Anna Shapiro, Writer

Resident at Westbeth since 1981

I first read about Westbeth in the New York Times in 1969, when I was an art student at Cornell, and pictured myself living there; by the time I moved in, in 1981, I was writing fiction and reviewing books. I had been in some Westbeth apartments: Joe Chaikin’s, with fab riv vu; Ralph Lee’s quirky space, full of the giant figures; and Ted Hoagland’s dark duplex—with a washing machine. The one I got was on the second floor, facing the parking lot of the Superior Ink factory. If I managed to lean out past the thick wall, I got my riv vu. I installed Mylar in the deep embrasure, hoping to capture the slice of water and sunset, but succeeding only in reflecting brick. In June, I got one inch of direct sun as it rose or set. The dim space was further darkened by the High Line where it bridged Bethune Street, and again by the flaking diamond grid of gates covering the windows. I asked if I could remove them: no. I called them the monkey bars.

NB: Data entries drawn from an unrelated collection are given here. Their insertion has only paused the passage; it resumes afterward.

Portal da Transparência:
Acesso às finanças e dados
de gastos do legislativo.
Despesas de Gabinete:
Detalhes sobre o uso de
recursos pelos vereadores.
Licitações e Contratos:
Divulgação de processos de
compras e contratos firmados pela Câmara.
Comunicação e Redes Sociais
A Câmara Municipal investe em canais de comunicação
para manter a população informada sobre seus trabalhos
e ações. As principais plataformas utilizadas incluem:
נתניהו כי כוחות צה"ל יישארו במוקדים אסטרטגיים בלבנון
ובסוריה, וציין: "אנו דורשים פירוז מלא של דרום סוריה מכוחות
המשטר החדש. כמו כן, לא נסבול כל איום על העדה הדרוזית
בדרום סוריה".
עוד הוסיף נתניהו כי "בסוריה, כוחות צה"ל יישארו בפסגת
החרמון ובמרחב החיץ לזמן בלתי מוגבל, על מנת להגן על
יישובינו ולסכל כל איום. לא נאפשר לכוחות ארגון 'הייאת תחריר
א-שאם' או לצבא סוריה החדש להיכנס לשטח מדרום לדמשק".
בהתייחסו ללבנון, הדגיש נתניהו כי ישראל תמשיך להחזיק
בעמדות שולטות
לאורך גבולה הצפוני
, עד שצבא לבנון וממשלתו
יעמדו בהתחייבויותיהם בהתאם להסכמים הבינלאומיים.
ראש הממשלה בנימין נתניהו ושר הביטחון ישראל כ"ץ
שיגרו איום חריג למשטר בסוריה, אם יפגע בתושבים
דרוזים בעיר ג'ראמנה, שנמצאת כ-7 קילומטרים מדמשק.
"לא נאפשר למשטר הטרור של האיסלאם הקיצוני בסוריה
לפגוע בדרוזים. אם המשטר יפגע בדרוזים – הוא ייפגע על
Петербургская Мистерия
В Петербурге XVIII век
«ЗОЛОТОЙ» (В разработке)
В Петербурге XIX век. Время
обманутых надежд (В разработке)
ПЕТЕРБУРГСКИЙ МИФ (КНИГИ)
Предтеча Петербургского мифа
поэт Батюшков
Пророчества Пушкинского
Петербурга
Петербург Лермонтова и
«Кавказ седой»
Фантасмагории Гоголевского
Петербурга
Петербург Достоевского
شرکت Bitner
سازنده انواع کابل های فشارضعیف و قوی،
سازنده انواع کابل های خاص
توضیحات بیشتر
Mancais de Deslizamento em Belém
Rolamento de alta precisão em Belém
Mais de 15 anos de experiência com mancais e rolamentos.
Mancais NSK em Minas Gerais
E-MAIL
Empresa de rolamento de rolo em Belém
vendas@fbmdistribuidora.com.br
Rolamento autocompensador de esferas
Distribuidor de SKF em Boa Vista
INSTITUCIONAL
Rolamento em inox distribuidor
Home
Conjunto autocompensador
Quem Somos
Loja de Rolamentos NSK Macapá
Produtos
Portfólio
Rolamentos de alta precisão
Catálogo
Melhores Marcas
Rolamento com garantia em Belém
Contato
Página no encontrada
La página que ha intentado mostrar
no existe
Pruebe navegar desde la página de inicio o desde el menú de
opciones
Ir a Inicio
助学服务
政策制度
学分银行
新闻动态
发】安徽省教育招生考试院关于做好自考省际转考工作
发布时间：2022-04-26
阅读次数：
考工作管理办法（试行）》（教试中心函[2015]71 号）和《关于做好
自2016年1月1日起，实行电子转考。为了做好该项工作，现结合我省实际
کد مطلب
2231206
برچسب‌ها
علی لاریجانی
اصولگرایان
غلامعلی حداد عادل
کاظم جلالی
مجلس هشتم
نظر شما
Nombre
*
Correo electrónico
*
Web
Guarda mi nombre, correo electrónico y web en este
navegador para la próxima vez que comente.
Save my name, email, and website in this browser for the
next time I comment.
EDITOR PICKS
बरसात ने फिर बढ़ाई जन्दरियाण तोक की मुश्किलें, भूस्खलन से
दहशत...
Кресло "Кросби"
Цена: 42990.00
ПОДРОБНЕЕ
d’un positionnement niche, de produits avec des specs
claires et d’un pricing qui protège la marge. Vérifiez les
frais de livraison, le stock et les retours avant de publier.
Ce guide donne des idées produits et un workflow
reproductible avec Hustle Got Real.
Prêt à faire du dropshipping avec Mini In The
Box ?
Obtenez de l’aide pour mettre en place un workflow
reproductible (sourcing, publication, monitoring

Still, I delighted in my cage. I filled the deep window ledges with flowering plants safely held behind the monkey bars. I could watch the progress of sunset in the orange glow of a little cinder-block building. Then it was effaced by a high-rise. Around the time my first novel was being published, the lid of the High Line was lifted off Bethune Street. Superior remained one of the last vestiges of the industrial neighborhood; when the factory was demolished, and after four books, I briefly had my riv vu. But I also had men carrying boards walking level with my windows, on scaffolding. The pear tree that had grown to fill one window soon streamed with plastic bags; long outlasting the scaffolding, a construction mask twisted from a branch. At last, as I packed boxes and threw out author copies to move seven floors up and a few hundred feet west, management had the monkey bars removed.